◆ **Try it**
Your answer must be an exact copy of the data, without any pictures.

Collected data entries:
▼▼▼
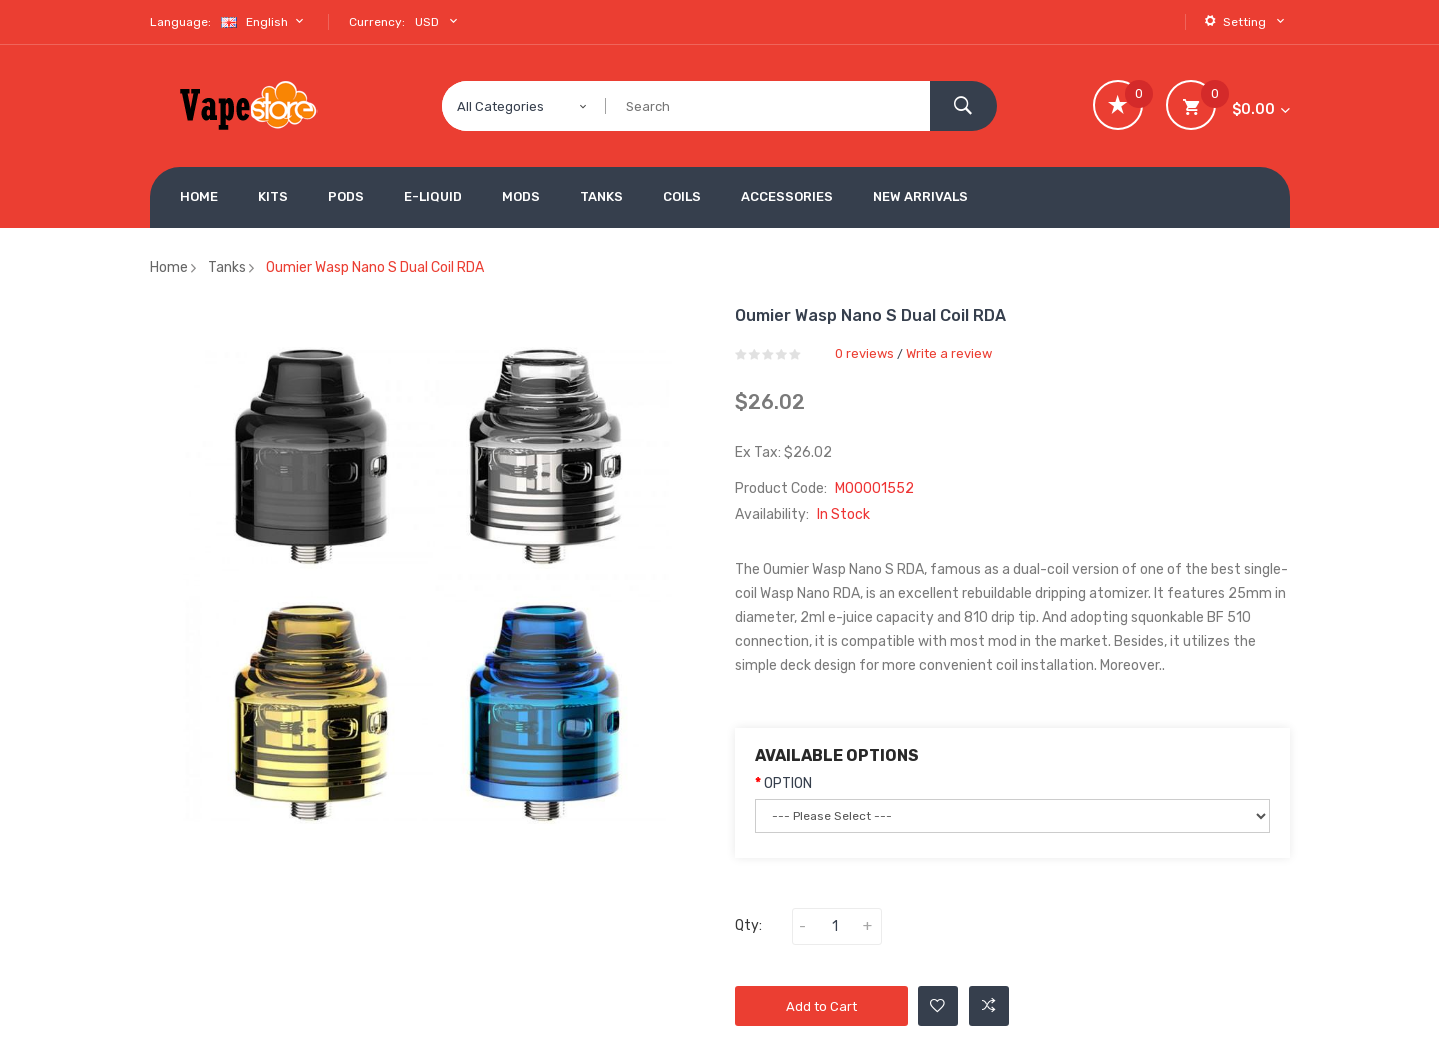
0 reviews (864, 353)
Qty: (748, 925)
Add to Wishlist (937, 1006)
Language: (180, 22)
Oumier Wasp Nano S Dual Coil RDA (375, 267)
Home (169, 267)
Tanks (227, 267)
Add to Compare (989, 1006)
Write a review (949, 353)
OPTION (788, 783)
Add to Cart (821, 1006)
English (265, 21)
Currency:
▲▲▲
◆ **Output**
0 reviews (864, 353)
Qty: (748, 925)
Add to Wishlist (937, 1006)
Language: (180, 22)
Oumier Wasp Nano S Dual Coil RDA (375, 267)
Home (169, 267)
Tanks (227, 267)
Add to Compare (989, 1006)
Write a review (949, 353)
OPTION (788, 783)
Add to Cart (821, 1006)
English (265, 21)
Currency:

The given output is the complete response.